So I talk a lot about geeky stuff nobody uses, but I thought this was a practical example of the awesomeness of open source.
I’ve been through two iPods. Neither last a full year. The battery life rapidly deteriorated to an hour or less, and the hard drive in each failed around the 11-month mark. Bullshit, right? Well, about two years ago, a friend upgraded his iPod, and didn’t need his ancient 20GB iRiver anymore. Since I was at the time without a Pod, he gifted it to me, because he’s a bro.
This thing is a tank. I’ve dropped it dozens of times on asphalt, seen it get run over by a car, basically treated it like crap. The battery life is still around 10 hours, and all the buttons work and everything. The backlight is bright as ever.
My favorite thing about this thing, though, is that I’ve installed some open source firmware on it, which lets me do pretty much whatever I want with the thing. Check out the display skin I use with it.
Check out all that information! This is so freaking geeky. Just on the top half of the screen, it has the following details about the current track:
- artist
- album
- track number
- total number of tracks on album
- track name
- genre
- time remaining in track
- total time of track
- track number in playlist
- total number of tracks in playlist
- format
- bitrate
Then, below that, it has information about the next song which is already queued in the buffer. Additionally, it has basic info about current settings on the device. So add these items to the list:
- artist of next track
- track name of next track
- track number of next track
- total number of tracks on next track’s album
- volume displayed numerically (so you know how loud it is without testing)
- mode (“shuffle”)
- battery life remaining in hours and minutes
Now, let’s compare this with the iPod-esque skin for Rockbox, which a user could of course pick if that suits him better.

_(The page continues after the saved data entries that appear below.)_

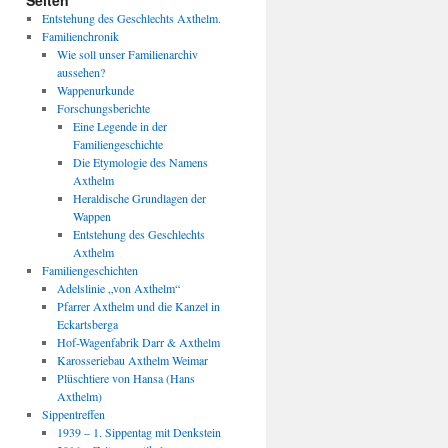
Seiten
Entstehung des Geschlechts Axthelm.
Familienchronik
Wie soll unser Familienarchiv
aussehen?
Wappenurkunde
Forschungsberichte
Eine Legende in der
Familiengeschichte
Die Etymologie des Namens
Axthelm
Heraldische Grundlagen der
Wappen
Entstehung des Geschlechts
Axthelm
Familiengeschichten
Adelslinie „von Axthelm“
Pfarrer Axthelm und die Kanzel in
Eckartsberga
Hof-Wagenfabrik Darr & Axthelm
Karosseriebau Axthelm Weimar
Plüschtiere von Hansa (Hans
Axthelm)
Sippentreffen
1939 – 1. Sippentag mit Denkstein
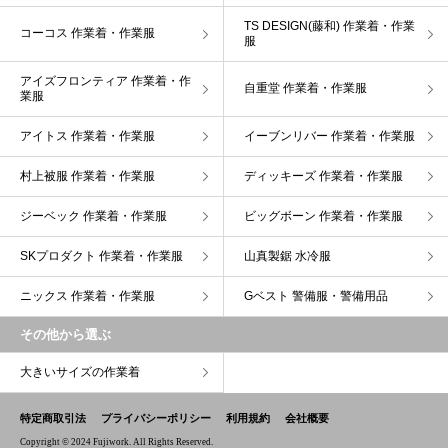
TS DESIGN(藤和) 作業着・作業
コーコス 作業着・作業服
服
アイズフロンティア 作業着・作
自重堂 作業着・作業服
業服
アイトス 作業着・作業服
イーブンリバー 作業着・作業服
村上被服 作業着・作業服
ディッキーズ 作業着・作業服
ジーベック 作業着・作業服
ビッグボーン 作業着・作業服
SKプロダクト 作業着・作業服
山真製鋸 水冷服
ニックス 作業着・作業服
Gベスト 警備服・警備用品
その他から選ぶ
大きいサイズの作業着
特定商取引法
プライバシーポリシー
利用規約
会社概要
Copyright © 2024 Fujiwork. All Rights Reserved.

Ton of wasted space, huh? This is all the information the user is greeted with:
- track name
- artist
- album
- track number in playlist
- total number of tracks in playlist
- time elapsed
- time remaining
- volume displayed numerically (again, so the user knows how loud it is without having to test)

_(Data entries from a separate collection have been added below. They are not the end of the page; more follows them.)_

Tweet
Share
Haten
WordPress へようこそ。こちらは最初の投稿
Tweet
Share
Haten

Now, I know that such information overload isn’t necessarily for everyone, but it is for me. And I believe that the user should always opt for the choice between both options.
To this end, I should make it very clear that Rockbox does also run on most iPods, though not the very newest ones.
Rockbox is an open source firmware for mp3 players, written from scratch. It runs on a wide range of players:
- Apple: 1st through 5.5th generation iPod, iPod Mini and 1st generation iPod Nano
(not the Shuffle, 2nd/3rd gen Nano, Classic or Touch)


I’ve had my iRiver H320 for 3 or 4 years now and it’s just as fabulous as you say. It’s been through so much, the extra size is more than worth it for the durability. have you ever seen one of these things opened up? there’s like quarter inch slab of foam surrounding all the guts. you could even take it out and add another drive if you wanted to (someone on misticriver.net did it once but the site isn’t loading atm).
I think yours is the model before mine, but on mine you can even watch video with the korean firmware, ^_^. (plus radio, recording from mic/input/radio, etc etc all before the ipod color came out)
lol@apple whores
My sole complaint is that mine is so old, the processor allegedly isn’t fast enough to run a clock while also playing music. This sucks because it means I can’t install Last.fm software and have my portatunes scrobbd. =(
If you have the slightly newer model, you should be able to scrobble. Look into it.
Also, must be space foam, because no foam would protect a drive from the shit I’ve seen this thing undergo. I once hurled it into the maw of a dragon. I once rode it out of an airplane while falling to earth.
I sometimes even tease it and call it fat to make sure it stays hard.